Une camapgne de rookie accomplie, une première victoire en playoffs, Wilson attaque la saison 2013 avec les épaules libérées d’un poids immense : celui du débutant catapulter titulaire avec tout à prouver. 3357 yards, 26 touchdowns, 9 interceptions et une évaluation à trois chiffres dans les airs ; 539 yards au sol, une mobilité à rendre fou les pass rush adverses, une capacité d’improvisation hors norme, le numéro 3 excelle sous pression et en dehors du confort douillet d’une poche qui implose à tout va et le laisse se faire écraser 44 fois. Arrivé à prix d’or en provenance de Minneapolis, Percy Harvin traverse la saison comme un fantôme, touché par deux fois à la hanche. Pépite sortie de Stanford sans être draftée 2 ans plus tôt, Doug Baldwin attrape 50 ballons pour 775 yards et 5 touchdowns pendant que le briseur de reins professionnel et Pro Bowler Golden Tate cavale 898 yards et croise, lui aussi, 5 fois la ligne. Dans un rôle de soupape de sécurité, Zach Miller ajoute près de 400 yards et marque 5 fois. Dans une attaque parfaitement balancée, Marshawn Lynch et sont savant mélange de jeu bourrin et à la fois si élégant piétine les lignes adverses pour 1257 yards et 12 touchdowns au sol et plus de 300 dans les airs dans la foulée du centre Pro Bowler Max Unger.

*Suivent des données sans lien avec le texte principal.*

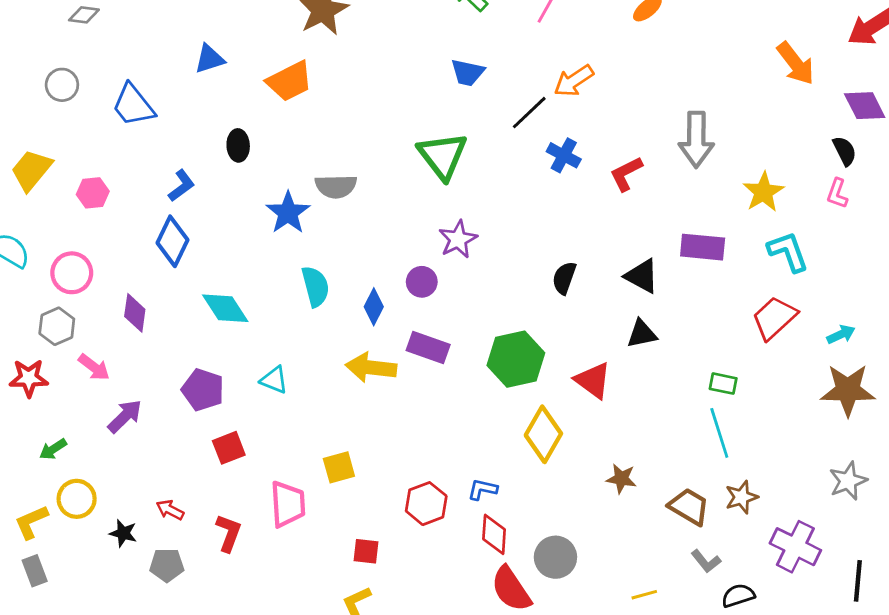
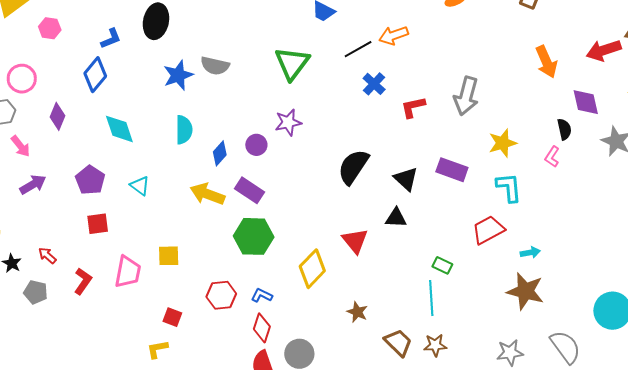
black ellipse: (238, 145) -> (156, 21), size x1.6
black semicircle: (564, 278) -> (353, 167), size x1.6
green hexagon: (516, 359) -> (254, 236), moved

En défense, la Légion est en marche. Pendant que l’attaque plante un total de 417 points, l’escouade commandée par Dan Quinn n’en concède que 231. À peine 14,5 par match. Les meilleurs de la ligue. 273,6 yards accordés par rencontre, 39 ballons volés, personne ne fait mieux. Le moins de points, le moins de yards, le plus de turnovers. Du jamais vu depuis de puis les Bears de Mike Singletary, Richard Dent, Leslie Frazier et Ron Rivera en 1985. La Legion of Boom conquit la NFL match après match. La défense de Seattle devient la 4e dans l’histoire à concéder le moins de yards dans les airs et rafler le plus d’interceptions. Les 3 précédentes avaient toutes fini au Super Bowl. Animé par une paire Cliff Avril/Michael Bennett sur les ailes qui se partage à part égale 16 sacks, force une poignée de fumbles et inscrit un touchdown, le pass rush signe autant de sacks que la ligne offensive en concède. 44. À seulement 23 ans, Bobby Wagner endosse le rôle de leader comme un grand. 120 plaquages combinés, 5 sacks, 7 passes défendues, 2 interceptions, le middle linebacker impressionne par sa maturité. Derrière, l’état-major de la Légion. Trois Pro Bowlers. Des bouffeurs de ballons. Des DCA de chaire et d’os. Richard Sherman intercepte 8 passes, plus que n’importe qui d’autre dans la ligue, Earl Thomas signe 105 plaquages et 7 revirements, Kam Chancellor rate d’un tampon la barre des 100 plaquages et vole trois ballons dans les airs. 172 yards par match, c’est tout ce que la Legion of Boom autorise.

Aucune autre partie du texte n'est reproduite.